I've noticed a lot of hacked accounts....

[zoid.com]

I've been sent spam recently from quite a few people who's gmail accounts have been hacked. Look at the gmail forums....

http://www.google.com/support/forum/p/gmail/label?lid=65ac3f0a8251ca2d&hl=en

Filled with spam from hacked account messages. Coincidence?

Re:I've noticed a lot of hacked accounts....

[MrBippers]

I've gotten one such email recently and another friend had 3 separate incidents from different contacts in the past month. It seems more probably than a massive increase it the success of brute force attacks.

Re:I've noticed a lot of hacked accounts....

[RichM]

This happened to me as well.
The worst part is, they kept my entire address book in the To: line, so everybody could see what my address book contained.
It included the addresses of a few high-class escorts (for innocent reasons, mind you) and the email address for my department at work who also received the spam - I had some quick explaining to do on that one...

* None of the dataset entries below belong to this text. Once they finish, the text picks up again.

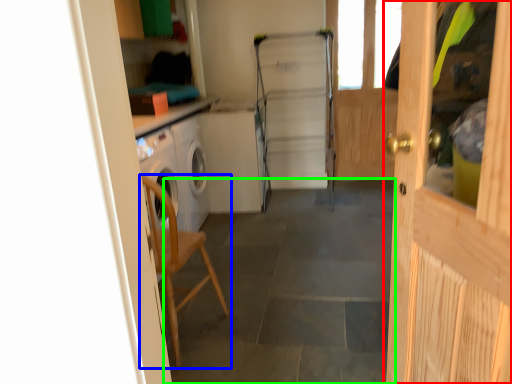 Question: Which is nearer to the door (highlighted by a red box)? chair (highlighted by a blue box) or concrete (highlighted by a green box).

Choices:
 (A) chair
 (B) concrete

Answer: (B) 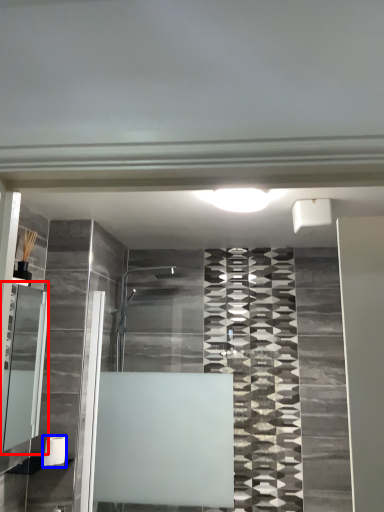 Question: Which point is further to the camera, cabinet (highlighted by a red box) or toilet paper (highlighted by a blue box)?

Choices:
 (A) cabinet
 (B) toilet paper

Answer: (B) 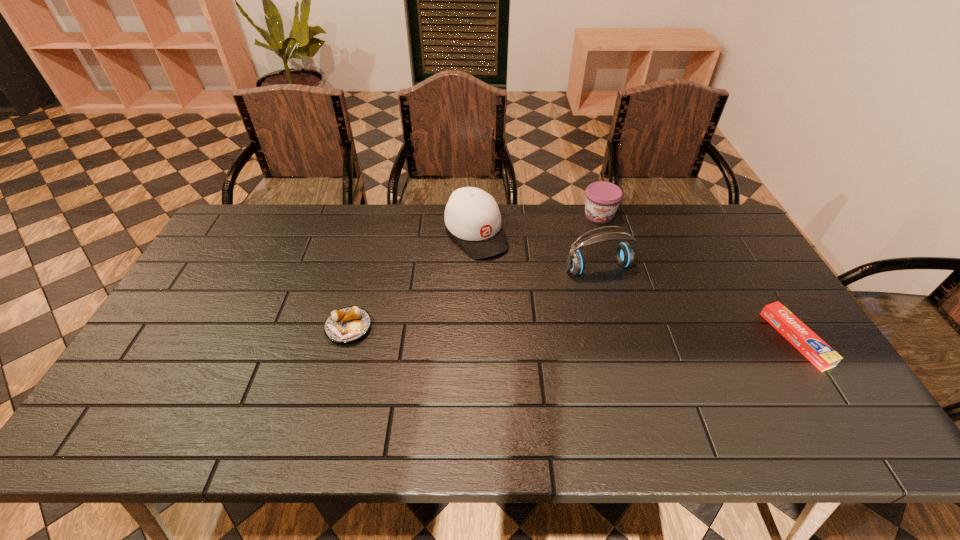 At what (x,y) coordinates should I click in order to perform the action: click on free space on the desktop that is between the fourth tallest object and the toothpaste and is positioned on the ear cups of the headset. Please return your answer as a coordinate pair (x, y). This screenshot has width=960, height=540. Looking at the image, I should click on (636, 335).

The height and width of the screenshot is (540, 960). What are the coordinates of `vacant space on the desktop that is between the fourth tallest object and the shortest object and is positioned on the front label of the third tallest object` in the screenshot? It's located at (606, 334).

Locate an element on the screen. Image resolution: width=960 pixels, height=540 pixels. free space on the desktop that is between the fourth tallest object and the rightmost object and is positioned on the front-facing side of the baseball cap is located at coordinates (550, 333). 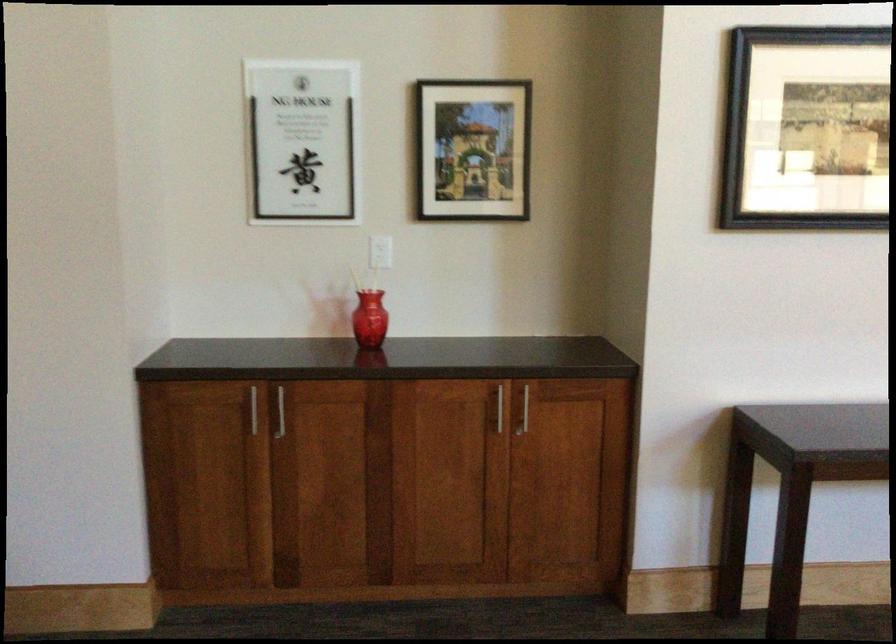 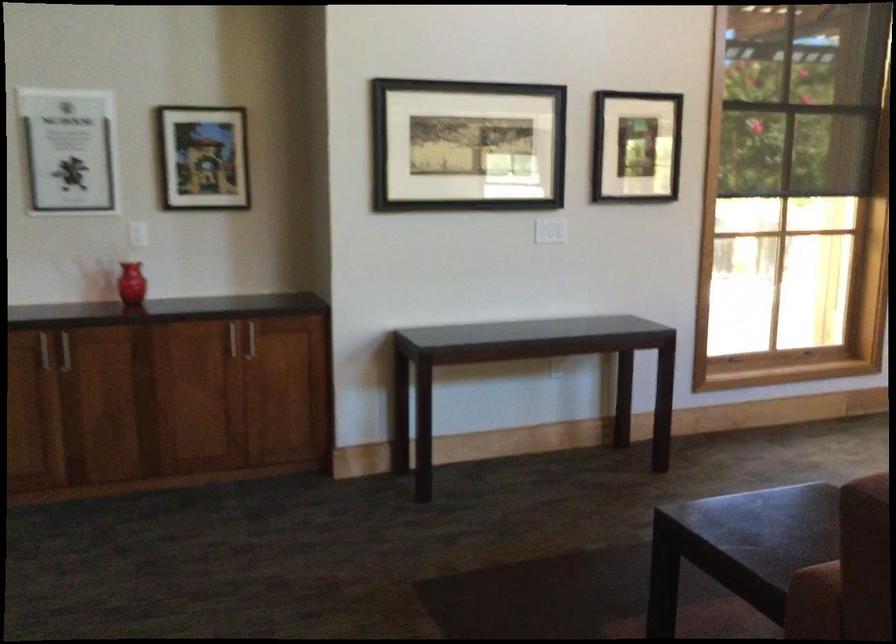 Question: Which direction would the cameraman need to move to produce the second image? Reply with the corresponding letter.

Choices:
 (A) Left
 (B) Right
 (C) Forward
 (D) Backward

Answer: (D)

Re:I've noticed a lot of hacked accounts....

[eulernet]

Do not use your gmail password on another site !

I think your gmail account has been hacked because you provided your gmail address, and created an account with your gmail password on another site.

When your account is compromised, don't forget to check the Settings/Accounts and Imports, to verify that no account has been added here.

Re:So what's great about Gaia?

[AHuxley]

Depends who gets what and in what time frame.
Would the NSA get https in real time 24/7 from day 0?
Would some local taskforces or feds get a backdoor with a court order re US porn, fraud, threats?
Did China want the same for its issues with Tibet, Xinjiang, Tiananmen Square,
CIA backed cults, officials talking to NGO's, evil journalists, local human rights workers, environmentalists ect.
Did Google play the court order game too long and something had to give.
Someone needed data fast on some issue and China took it.
China should learn from the USA. You dont request information from private networks, you *are* the only network and allow others to transverse it on your terms.
Play nice and enjoy wealth for all, make problems and feel the full force of the federal gov in every aspect of your life with 100% downtime later on.

Google needs to move to two factor authentication

[Mattpw]

A cheap two factor solution like passwindow.com where the user tokens cost nothing to produce would be the best solution for mass deployment and more secure than most of the basic OTP electronic tokens which the trojans like Zeus are bypassing with MITB attacks. Anyone have any better ideas?

Re:Stolen

[Jeremy+Erwin]

The value of a copyright lies in its exclusivity-- it is a legitimate monopoly on the right to publish. When a work is pirated, that monopoly is infringed and stolen away.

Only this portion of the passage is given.